I know try to use your script vecanalysis/seq_procrustes.py, but I think I do not use the correct format for the needed count file: I suppose it's not the same than the one genetated in hyperwords? Maybe I missed it but is there any example of this file somewhere?

I downloaded the example "embeddings/eng-fiction-all_sgns" for visualisation (and it works), but could not find any count file.

Thank you for the answer.

Best regards.

how to load the pre-trained word vectors of histwords using gensim?

Thank you for your great work. I am wondering can I load the pre-trained word vectors of histwords using gensim?

Array multiplication or matrix multiplication?

In line of 108 and 110 of histwords/representations/embedding.py it seems that you use array multiplication instead of matrix multiplication. Is this intended? Because usually s and u are combined by using matrix multiplication, I think.

SGNS results

Hi,

I have a problem in re-generating SGNS embeddings on google ngram corpus

I follow these steps:

use histwords/googlengram/pullscripts/posgrab.py to generate counts for 1-gram
use histwords/googlengram/pullscripts/downloadandsplit.py then histwords/googlengram/pullscripts/gramgrab.py (set context to 4)
use histwords/googlengram/pullscripts/runmerge.py on the output from 2 and then histwords/googlengram/pullscripts/indexmerge.py
use histwords/googlengram/freqperyear.py on the output of 3
use histwords/googlengram/makedecades.py on the output of 3
use histwords/sgns/makecorpus.py py passing the output of 1, 4 and 5
train embeddings using histwords/sgns/runword2vec.py (using --sequential option)
use histwords/sgns/postprocessingsgns.py on the trained data.

My problem is that the vectors generated is not the same as pre-trained vectors on http://snap.stanford.edu/historical_embeddings/eng-all_sgns.zip. The size of vocabulary is about 50000 while yours 100000

So, my question are there wrong in the steps I follow? or can you help me with any info why this happens

Thanks,

Is there any tutorial on how to use the code?

Zero-valued vectors?

Regarding the pre-trained vectors for some of the corpora: (on the HistWords website)

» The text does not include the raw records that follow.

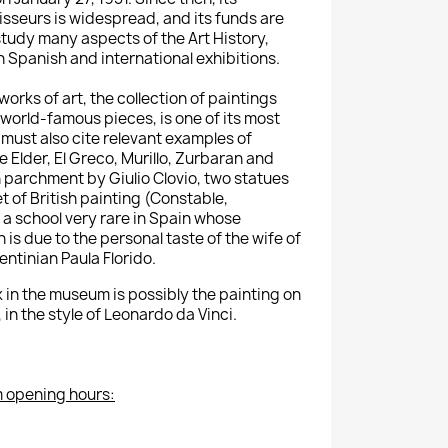
sseurs is widespread, and its funds are
study many aspects of the Art History,
h Spanish and international exhibitions.
orks of art, the collection of paintings
 world-famous pieces, is one of its most
must also cite relevant examples of
 Elder, El Greco, Murillo, Zurbaran and
n parchment by Giulio Clovio, two statues
 of British painting (Constable,
, a school very rare in Spain whose
 is due to the personal taste of the wife of
ntinian Paula Florido.
 in the museum is possibly the painting on
in the style of Leonardo da Vinci.
 opening hours: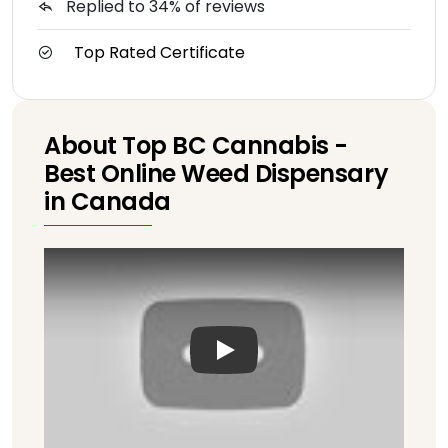
Replied to 34% of reviews
Top Rated Certificate
About Top BC Cannabis -
Best Online Weed Dispensary
in Canada
Play: Keynote (Google I/O '1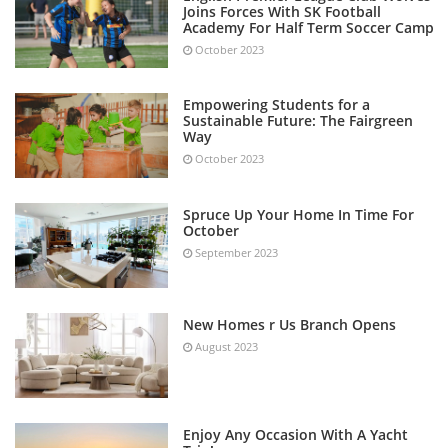
Joins Forces With SK Football
Academy For Half Term Soccer Camp
October 2023
Empowering Students for a
Sustainable Future: The Fairgreen
Way
October 2023
Spruce Up Your Home In Time For
October
September 2023
New Homes r Us Branch Opens
August 2023
Enjoy Any Occasion With A Yacht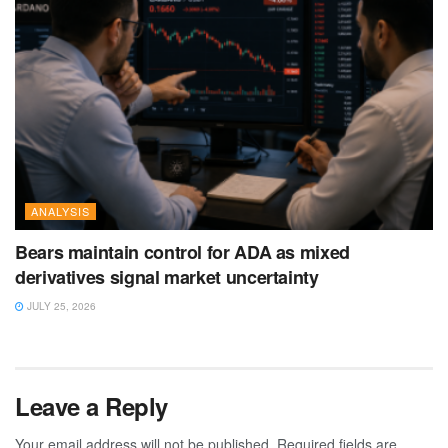
ANALYSIS
Bears maintain control for ADA as mixed
derivatives signal market uncertainty
JULY 25, 2026
Leave a Reply
Your email address will not be published.
Required fields are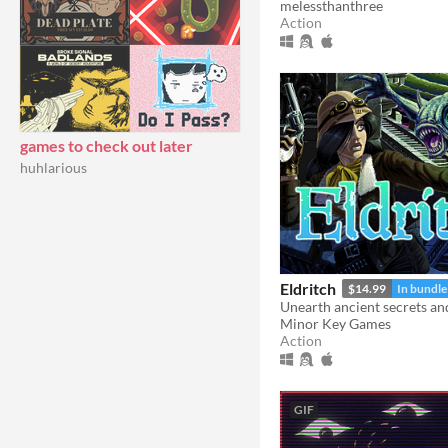
melessthanthree
Action
games to check out later
huhlarious
Eldritch
$14.99
In bundle
Minor Key Games
Action
GIF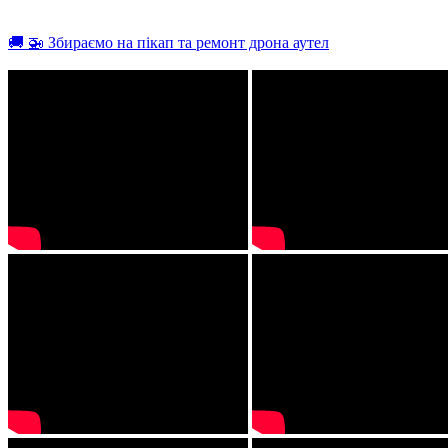
🚚 🚁 Збираємо на пікап та ремонт дрона аутел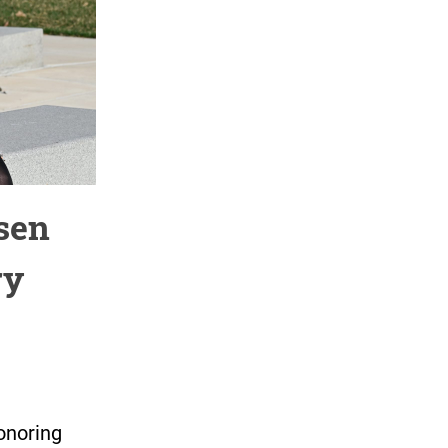
sen
ry
onoring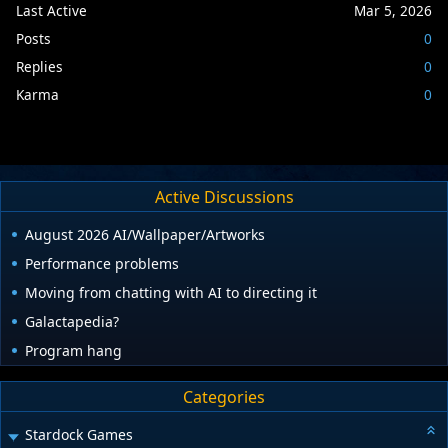
Last Active
Mar 5, 2026
Posts
0
Replies
0
Karma
0
Active Discussions
August 2026 AI/Wallpaper/Artworks
Performance problems
Moving from chatting with AI to directing it
Galactapedia?
Program hang
Categories
Stardock Games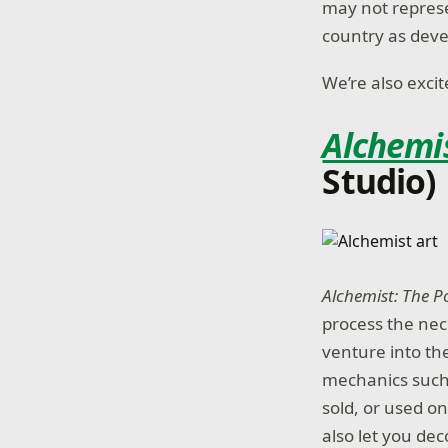
may not represen
country as deve
We’re also exci
Alchemi
Studio)
Alchemist: The 
process the nec
venture into th
mechanics such 
sold, or used o
also let you de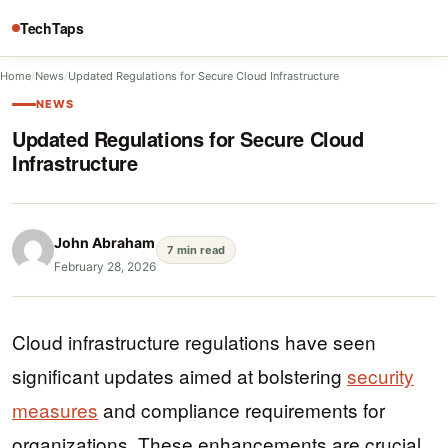
TechTaps
Home
/
News
/
Updated Regulations for Secure Cloud Infrastructure
NEWS
Updated Regulations for Secure Cloud
Infrastructure
John Abraham
7 min read
February 28, 2026
Cloud infrastructure regulations have seen
significant updates aimed at bolstering
security
measures
and compliance requirements for
organizations. These enhancements are crucial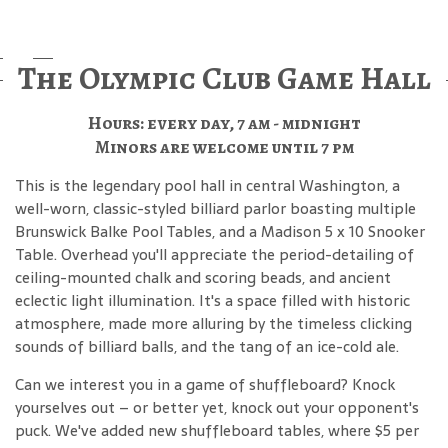
The Olympic Club Game Hall
Hours: every day, 7 am - midnight
Minors are welcome until 7 pm
This is the legendary pool hall in central Washington, a
well-worn, classic-styled billiard parlor boasting multiple
Brunswick Balke Pool Tables, and a Madison 5 x 10 Snooker
Table. Overhead you'll appreciate the period-detailing of
ceiling-mounted chalk and scoring beads, and ancient
eclectic light illumination. It's a space filled with historic
atmosphere, made more alluring by the timeless clicking
sounds of billiard balls, and the tang of an ice-cold ale.
Can we interest you in a game of shuffleboard? Knock
yourselves out – or better yet, knock out your opponent's
puck. We've added new shuffleboard tables, where $5 per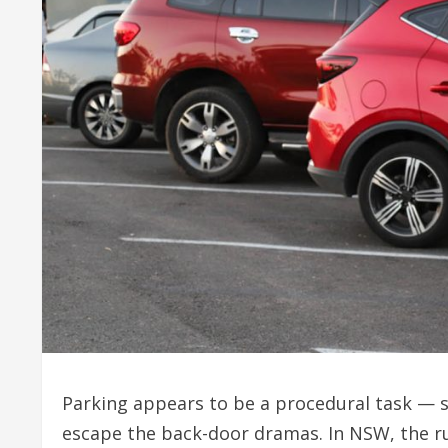
Parking appears to be a procedural task — 
escape the back-door dramas. In NSW, the ru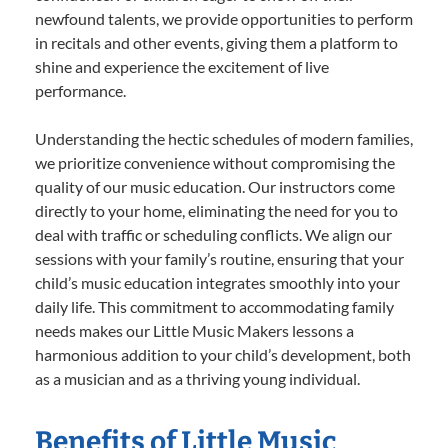
newfound talents, we provide opportunities to perform
in recitals and other events, giving them a platform to
shine and experience the excitement of live
performance.
Understanding the hectic schedules of modern families,
we prioritize convenience without compromising the
quality of our music education. Our instructors come
directly to your home, eliminating the need for you to
deal with traffic or scheduling conflicts. We align our
sessions with your family’s routine, ensuring that your
child’s music education integrates smoothly into your
daily life. This commitment to accommodating family
needs makes our Little Music Makers lessons a
harmonious addition to your child’s development, both
as a musician and as a thriving young individual.
Benefits of Little Music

For specific decades, there appear to be a handful of word vectors that are "0.0" across all 300 dimensions. It should be noted that for these corresponding words, they are still present in the corpus for this particular decade.

However, they do not seem to get any sort of representation across 300 dimensions, and have been assigned zero values throughout. For example, the vector for the word 'autism', from the 1800s decade of the Google n-grams eng-all vectors is [0.0 ... 0.0] for all 300 dimensions.

Would treating these words as simply 'missing' from the corpus at this particular decade be apt?

Ask for help

I'm sorry to disturb you. I'm a newer. I try my best to study the code, but I don't know how to solve it. There may be two errors in the scripts.

1.When I ran the script , there generated 5 files(sgns.contexts.txt, sgns.contexts.bin, sgns.words.txt, sgns.words.bin, sgns.words.words).what's the last file? Why is sgns.words.words blank?Can you offer the source code of the word2vecf?

word2vecf/word2vecf -train w2.sub/pairs -pow 0.75 -cvocab w2.sub/counts.contexts.vocab -wvocab w2.sub/counts.words.vocab -dumpcv w2.sub/sgns.contexts -output w2.sub/sgns.words -threads 10 -negative 15 -size 500;

2.the file of vecanalysis has no representations. If I want to get the alligned embeddings, how can I operate it. What's the perparameters to coney in the scripts of the seq_procrustes.py?

from vecanalysis.representations.representation_factory import create_representation

Thanks for your help.Thanks.@williamleif

Different result found in the released vectors on Chinese corpus against the paper

Hi, I'm working on the Chinese corpus downloaded from Histwords.

I read the vectors of 病毒 & 电脑 and get the following results for cosine similarity:

('病毒', '电脑')
1950, cosine similarity=0.000
1960, cosine similarity=0.000
1970, cosine similarity=0.000
1980, cosine similarity=0.360
1990, cosine similarity=0.263

The Spearman correlation between [0, 0, 0, 0.36, 0.26] and [1950, 1960, 1970, 1980, 1990] is 0.78. However, in the paper reports the correlation as 0.89 (at the end of section 3.2).

Is there anything going wrong with my data processing? Thank you for your attention.